### Task to carry out:
Return the data below unchanged, without images.

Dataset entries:
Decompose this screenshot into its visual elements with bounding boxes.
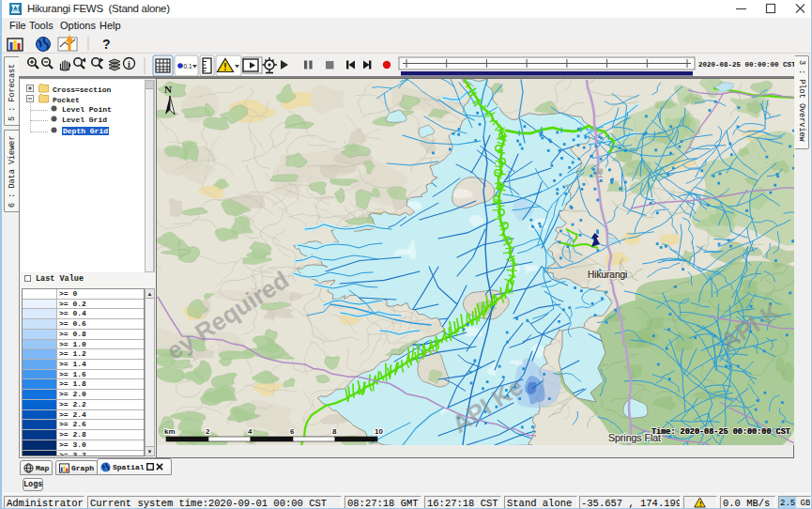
- svg-text:Hikurangi: Hikurangi: [588, 270, 627, 280]
- svg-text:6: 6: [290, 427, 295, 436]
- svg-text:2020-08-25 00:00:00 CST: 2020-08-25 00:00:00 CST: [698, 61, 794, 69]
- svg-text:N: N: [164, 84, 172, 95]
- svg-text:0.1: 0.1: [184, 63, 192, 69]
- svg-text:i: i: [128, 59, 130, 69]
- svg-text:8: 8: [332, 427, 337, 436]
- svg-text:2: 2: [206, 427, 210, 436]
- svg-text:SH 1: SH 1: [596, 168, 605, 184]
- svg-text:?: ?: [102, 37, 111, 52]
- svg-text:Time: 2020-08-25 00:00:00 CST: Time: 2020-08-25 00:00:00 CST: [651, 427, 790, 437]
- svg-text:!: !: [223, 62, 226, 72]
- svg-text:km: km: [164, 427, 176, 436]
- svg-text:10: 10: [375, 427, 383, 436]
- svg-text:4: 4: [248, 427, 253, 436]
- svg-text:!: !: [698, 500, 703, 508]
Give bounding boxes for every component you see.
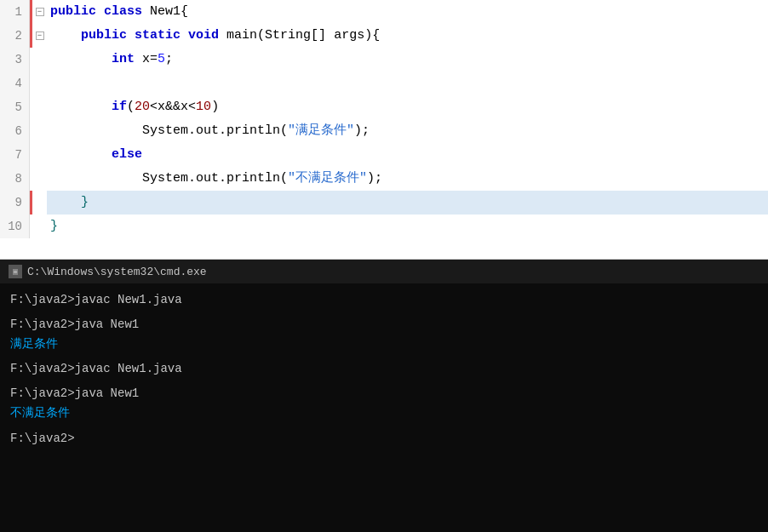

### Exercise answer:
Decompose this screenshot into its visual elements with bounding boxes.
- svg-text:Hikurangi: Hikurangi: [588, 270, 627, 280]
- svg-text:6: 6: [290, 427, 295, 436]
- svg-text:2020-08-25 00:00:00 CST: 2020-08-25 00:00:00 CST: [698, 61, 794, 69]
- svg-text:N: N: [164, 84, 172, 95]
- svg-text:0.1: 0.1: [184, 63, 192, 69]
- svg-text:i: i: [128, 59, 130, 69]
- svg-text:8: 8: [332, 427, 337, 436]
- svg-text:2: 2: [206, 427, 210, 436]
- svg-text:SH 1: SH 1: [596, 168, 605, 184]
- svg-text:?: ?: [102, 37, 111, 52]
- svg-text:Time: 2020-08-25 00:00:00 CST: Time: 2020-08-25 00:00:00 CST: [651, 427, 790, 437]
- svg-text:!: !: [223, 62, 226, 72]
- svg-text:km: km: [164, 427, 176, 436]
- svg-text:10: 10: [375, 427, 383, 436]
- svg-text:4: 4: [248, 427, 253, 436]
- svg-text:!: !: [698, 500, 703, 508]
Give bounding boxes for every component you see.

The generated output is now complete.